▶ [Exercise prompt]: From the listing that follows, output everything exactly except the pictures.

_ _ _

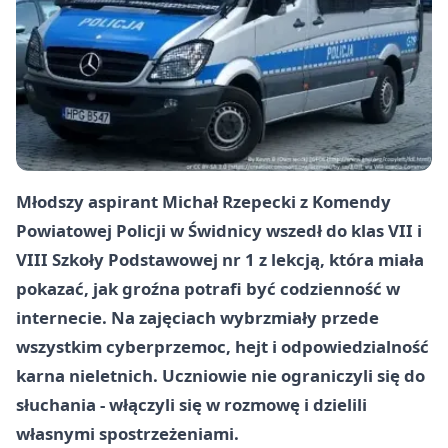
Młodszy aspirant Michał Rzepecki z Komendy
Powiatowej Policji w Świdnicy wszedł do klas VII i
VIII Szkoły Podstawowej nr 1 z lekcją, która miała
pokazać, jak groźna potrafi być codzienność w
internecie. Na zajęciach wybrzmiały przede
wszystkim
cyberprzemoc
,
hejt
i
odpowiedzialność
karna
nieletnich. Uczniowie nie ograniczyli się do
słuchania - włączyli się w rozmowę i dzielili
własnymi spostrzeżeniami.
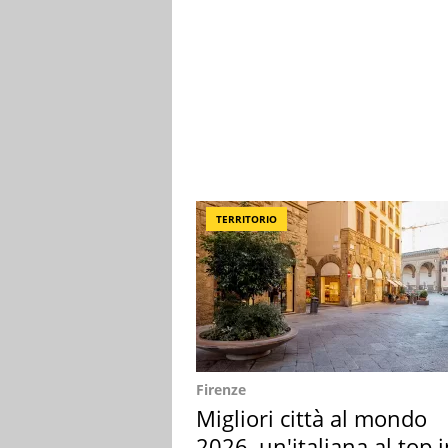
TERRITORIO
Firenze
Migliori città al mondo
2026, un'italiana al top 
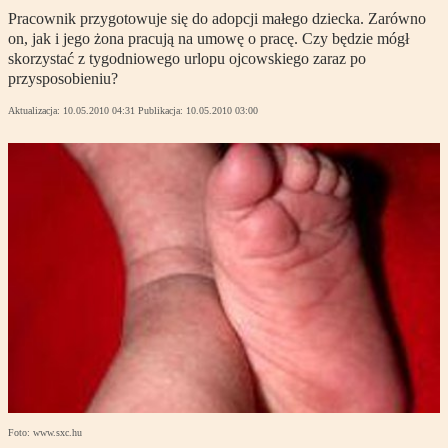
Pracownik przygotowuje się do adopcji małego dziecka. Zarówno
on, jak i jego żona pracują na umowę o pracę. Czy będzie mógł
skorzystać z tygodniowego urlopu ojcowskiego zaraz po
przysposobieniu?
Aktualizacja:
10.05.2010 04:31
Publikacja:
10.05.2010 03:00
Foto: www.sxc.hu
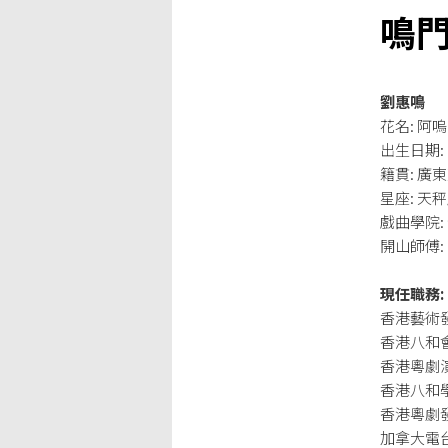
鳴
劉惠鳴
花名: 阿嗚 
出生日期: 
籍貫: 廣
星座: 天
戲曲學院
開山師傅
現任職務:
香港藝術發
香港八和會
香港粵劇演
香港八和學
香港粵劇發
加拿大電台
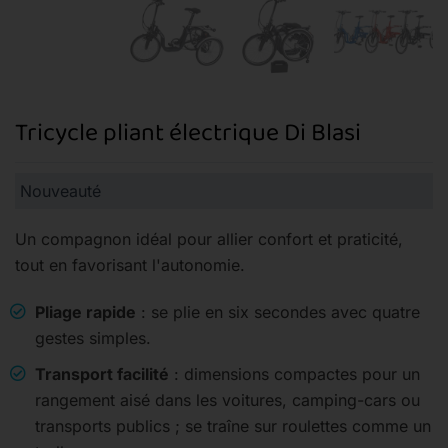
Tricycle pliant électrique Di Blasi
Nouveauté
Un compagnon idéal pour allier confort et praticité,
tout en favorisant l'autonomie.
Pliage rapide
: se plie en six secondes avec quatre
gestes simples.
Transport facilité
: dimensions compactes pour un
rangement aisé dans les voitures, camping-cars ou
transports publics ; se traîne sur roulettes comme un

_ _ _

▶ [Task response]:
Młodszy aspirant Michał Rzepecki z Komendy
Powiatowej Policji w Świdnicy wszedł do klas VII i
VIII Szkoły Podstawowej nr 1 z lekcją, która miała
pokazać, jak groźna potrafi być codzienność w
internecie. Na zajęciach wybrzmiały przede
wszystkim
cyberprzemoc
,
hejt
i
odpowiedzialność
karna
nieletnich. Uczniowie nie ograniczyli się do
słuchania - włączyli się w rozmowę i dzielili
własnymi spostrzeżeniami.
TERRITORIO
Firenze
Migliori città al mondo
2026, un'italiana al top 
Pracownik przygotowuje się do adopcji małego dziecka. Zarówno
on, jak i jego żona pracują na umowę o pracę. Czy będzie mógł
skorzystać z tygodniowego urlopu ojcowskiego zaraz po
przysposobieniu?
Aktualizacja:
10.05.2010 04:31
Publikacja:
10.05.2010 03:00
Foto: www.sxc.hu
鳴
劉惠鳴
花名: 阿嗚 
出生日期: 
籍貫: 廣
星座: 天
戲曲學院
開山師傅
現任職務:
香港藝術發
香港八和會
香港粵劇演
香港八和學
香港粵劇發
加拿大電台
Tricycle pliant électrique Di Blasi
Nouveauté
Un compagnon idéal pour allier confort et praticité,
tout en favorisant l'autonomie.
Pliage rapide
: se plie en six secondes avec quatre
gestes simples.
Transport facilité
: dimensions compactes pour un
rangement aisé dans les voitures, camping-cars ou
transports publics ; se traîne sur roulettes comme un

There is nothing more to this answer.